Sitting beneath a sprawling live oak, the figures of artist Beth Appleton and her husband, David Harbaugh, shimmer in the afternoon shadows. They seem a tableau made of many colors, different pieces that merge into form—much like the images that Appleton creates.

Renowned for her unique cut-paper assemblages, Beth Appleton is an internationally collected artist whose phantasmagorical images of animals, swaying trees, complicated mandalas, diatoms, and cubist-like portraits have been sought-after since 1989 when she first began to professionally “wield” an X-Acto knife on paper. Since then, the award-winning artist helped found the Gadsden Arts Center & Museum in Quincy and will be honored this year at the International Society for Experimental Artists in Orlando.

Yet Appleton had a busy and hard-working artistic life even before the public discovered that tiny bits of paper, arranged by the hundreds in brilliant spirals and scenes, were mesmerizing and needed to be on their walls. 

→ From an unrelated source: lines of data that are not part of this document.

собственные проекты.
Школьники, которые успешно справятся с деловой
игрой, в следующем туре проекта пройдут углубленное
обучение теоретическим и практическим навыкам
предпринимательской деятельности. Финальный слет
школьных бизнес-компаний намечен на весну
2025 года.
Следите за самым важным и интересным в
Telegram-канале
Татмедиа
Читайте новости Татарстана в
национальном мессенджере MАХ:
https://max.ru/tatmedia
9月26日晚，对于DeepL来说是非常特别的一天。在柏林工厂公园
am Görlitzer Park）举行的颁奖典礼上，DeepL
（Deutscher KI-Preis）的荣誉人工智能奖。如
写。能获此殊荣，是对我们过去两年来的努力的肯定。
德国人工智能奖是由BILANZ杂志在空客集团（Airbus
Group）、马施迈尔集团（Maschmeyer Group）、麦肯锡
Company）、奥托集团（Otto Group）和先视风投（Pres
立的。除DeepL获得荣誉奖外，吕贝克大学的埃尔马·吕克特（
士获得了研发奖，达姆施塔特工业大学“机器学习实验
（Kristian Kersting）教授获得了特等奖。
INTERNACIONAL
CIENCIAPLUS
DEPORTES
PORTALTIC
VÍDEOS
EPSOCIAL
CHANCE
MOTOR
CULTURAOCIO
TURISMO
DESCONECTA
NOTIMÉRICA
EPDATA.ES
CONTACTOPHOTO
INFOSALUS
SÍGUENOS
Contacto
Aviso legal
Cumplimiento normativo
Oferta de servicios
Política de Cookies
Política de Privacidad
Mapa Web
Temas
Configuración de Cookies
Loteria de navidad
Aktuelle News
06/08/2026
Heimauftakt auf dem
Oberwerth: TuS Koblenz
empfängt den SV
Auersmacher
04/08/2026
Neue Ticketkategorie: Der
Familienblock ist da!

“I’d come to Tallahassee from Ocala,” says Appleton, then a young FSU art student who had found herself thrilled by the colors and patterns she found in an aunt’s tiny roadside fruit and souvenir stand. “Art has always been in my life,” she says. “It is how I see the world. At FSU, I learned to experiment with many media—oils, found-object sculptures, pottery, metal soldering, and lost-wax casting.” Appleton still immerses herself in photography, video art, digital assemblages, and microscopy, which influence her cut-paper work.

But after graduation and five years of teaching art in public schools, Appleton and her husband, David, decided it was time for Beth to “go for it”—to establish a career as a professional artist. Beth would create the art. David would do the framing, transporting, and handling of all the other details of an art business. “Traveling back and forth across the country to outdoor art shows and exhibitions, we noticed that what really sold were the small cut-paper pieces. 

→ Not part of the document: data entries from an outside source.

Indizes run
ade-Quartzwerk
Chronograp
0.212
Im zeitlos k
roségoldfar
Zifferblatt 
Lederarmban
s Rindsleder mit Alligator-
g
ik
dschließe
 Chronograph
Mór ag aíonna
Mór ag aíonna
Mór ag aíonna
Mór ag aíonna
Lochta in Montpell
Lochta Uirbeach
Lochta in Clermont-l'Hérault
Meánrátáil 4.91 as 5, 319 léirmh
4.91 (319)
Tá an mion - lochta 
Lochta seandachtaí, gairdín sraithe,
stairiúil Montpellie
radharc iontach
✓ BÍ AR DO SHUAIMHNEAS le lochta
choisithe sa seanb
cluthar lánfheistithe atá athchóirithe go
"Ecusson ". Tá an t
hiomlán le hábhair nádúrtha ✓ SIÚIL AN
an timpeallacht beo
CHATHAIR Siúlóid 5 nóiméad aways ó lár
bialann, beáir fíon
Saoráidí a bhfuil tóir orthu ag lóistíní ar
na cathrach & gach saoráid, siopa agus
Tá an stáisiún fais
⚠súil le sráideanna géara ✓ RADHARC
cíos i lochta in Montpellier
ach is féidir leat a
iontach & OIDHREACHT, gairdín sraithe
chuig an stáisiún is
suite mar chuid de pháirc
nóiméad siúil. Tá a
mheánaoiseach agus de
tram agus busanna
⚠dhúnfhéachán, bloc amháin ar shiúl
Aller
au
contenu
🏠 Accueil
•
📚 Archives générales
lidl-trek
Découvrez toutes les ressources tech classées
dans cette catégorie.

I couldn’t make them fast enough.” The couple settled into a large farmhouse in Quincy where Appleton made art on five verdant acres and let her soul absorb the colors and charm of animals and nature. “I worked as a ‘cut-and-paste’ artist for the local Quincy paper, and David was its editor. But I also created a body of work that I began exhibiting in large venues in Sausalito, Miami, and Ann Arbor.” Later, the estuary near Apalachicola became her inspirational home, and her following grew.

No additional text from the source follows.